His latest comments come after a controversial interview on Ellen last week sparked backlash against Hart and host Ellen DeGeneres. Black queer critics pushed back on DeGeneres' interview with Hart for being too soft as he embarked on an apology tour following the controversy.
"It shows me that there is no ending to it," Hart told GMA of the backlash after his Ellen appearance. "If you keep feeding this energy then it's going to grow. You're not getting no more of my energy from it. I'm not giving no more."
"What else do you want?" he added. "You want blood? You want my arms?"
In addition to joking during stand-up sets about one of his "biggest fears" being if his son were gay, Hart also routinely tweeted anti-gay jokes and slurs until as late as 2012. In one since-deleted tweet, he joked about beating his son if he found him playing with a dollhouse, while in another he called someone a "gay bill board for AIDS."
Pushed repeatedly by Strahan, Hart responded again, "I'm over it. I'm not saying how I've changed any more."
Asked if he had an understanding of how his comments affected LGBT youth, Hart responded, "I have an understanding that I've addressed it and I've said everything I can possibly say, so I'm over it."
FULL INTERVIEW: @KevinHart4real addresses the #Oscars controversy surrounding homophobic jokes he’s tweeted in the past, one-on-one with @michaelstrahan: https://t.co/H7qgNuSWji
"I'm a good person, I love to love," he added. "If you don't see that then that means it's a problem with you."
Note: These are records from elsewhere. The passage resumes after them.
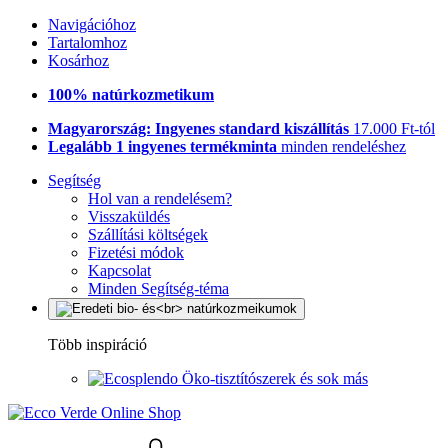
Navigációhoz
Tartalomhoz
Kosárhoz
100% natúrkozmetikum
Magyarország: Ingyenes standard kiszállítás
17.000 Ft-tól
Legalább 1 ingyenes termékminta
minden rendeléshez
Segítség
Hol van a rendelésem?
Visszaküldés
Szállítási költségek
Fizetési módok
Kapcsolat
Minden Segítség-téma
Több inspiráció
Öko-tisztítószerek és sok más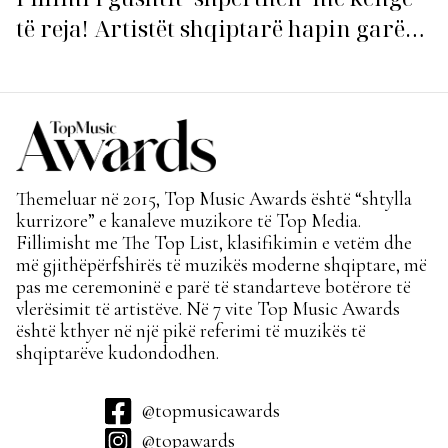
të reja! Artistët shqiptarë hapin garën
për hitin e verës!
Themeluar në 2015, Top Music Awards është “shtylla
kurrizore” e kanaleve muzikore të Top Media.
Fillimisht me The Top List, klasifikimin e vetëm dhe
më gjithëpërfshirës të muzikës moderne shqiptare, më
pas me ceremoninë e parë të standarteve botërore të
vlerësimit të artistëve. Në 7 vite Top Music Awards
është kthyer në një pikë referimi të muzikës të
shqiptarëve kudondodhen.
@topmusicawards
@topawards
This is not the first time Hart has put blame on the people who have taken offense at his comments. Just hours before he resigned as Oscars host, he posted on Instagram that he would not apologize, writing, "Stop looking for reasons to be negative...Stop searching for reasons to be angry."
Hart repeatedly refused to answer Strahan's questions on GMA on Wednesday, insisting he did not need to prove he was a good person.
"I'm not shutting down the questions. I hear everything you're saying," he added. "But I want everybody to know I'm done with it."